====== Provided material

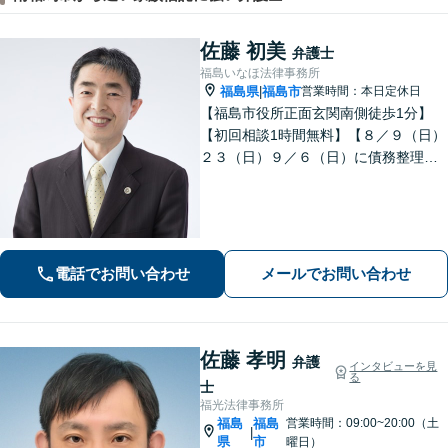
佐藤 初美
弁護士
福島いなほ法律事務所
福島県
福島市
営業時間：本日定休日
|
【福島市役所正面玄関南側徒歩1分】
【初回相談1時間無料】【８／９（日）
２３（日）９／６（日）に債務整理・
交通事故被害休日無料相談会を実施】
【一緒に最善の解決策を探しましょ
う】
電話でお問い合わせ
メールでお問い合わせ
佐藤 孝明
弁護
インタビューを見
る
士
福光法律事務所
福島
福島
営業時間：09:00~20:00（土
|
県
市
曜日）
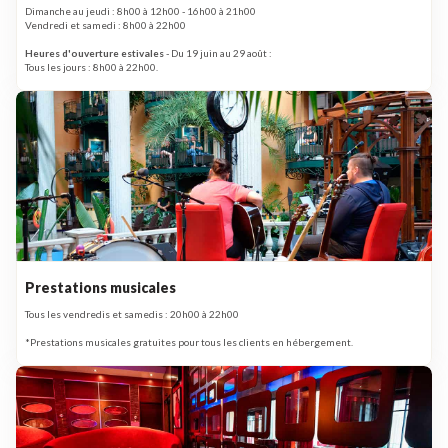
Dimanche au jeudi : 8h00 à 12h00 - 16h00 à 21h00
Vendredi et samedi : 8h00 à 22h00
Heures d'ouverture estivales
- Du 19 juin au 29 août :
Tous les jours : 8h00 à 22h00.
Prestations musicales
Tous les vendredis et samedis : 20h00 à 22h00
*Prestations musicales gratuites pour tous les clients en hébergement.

============
====== Provided material

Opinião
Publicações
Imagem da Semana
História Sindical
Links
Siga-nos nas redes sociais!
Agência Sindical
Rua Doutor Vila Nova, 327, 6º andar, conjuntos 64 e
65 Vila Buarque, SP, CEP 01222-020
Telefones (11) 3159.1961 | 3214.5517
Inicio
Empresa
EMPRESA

============

Exercise directions:
Only the lines above from the one with "２３（日）９／６（日）に債務整理・" to the one with "Tous les jours : 8h00 à 22h00." should be printed, both included and exactly as written; no picture belongs in the copy.

Written solution:
２３（日）９／６（日）に債務整理・
交通事故被害休日無料相談会を実施】
【一緒に最善の解決策を探しましょ
う】
電話でお問い合わせ
メールでお問い合わせ
佐藤 孝明
弁護
インタビューを見
る
士
福光法律事務所
福島
福島
営業時間：09:00~20:00（土
|
県
市
曜日）
Dimanche au jeudi : 8h00 à 12h00 - 16h00 à 21h00
Vendredi et samedi : 8h00 à 22h00
Heures d'ouverture estivales
- Du 19 juin au 29 août :
Tous les jours : 8h00 à 22h00.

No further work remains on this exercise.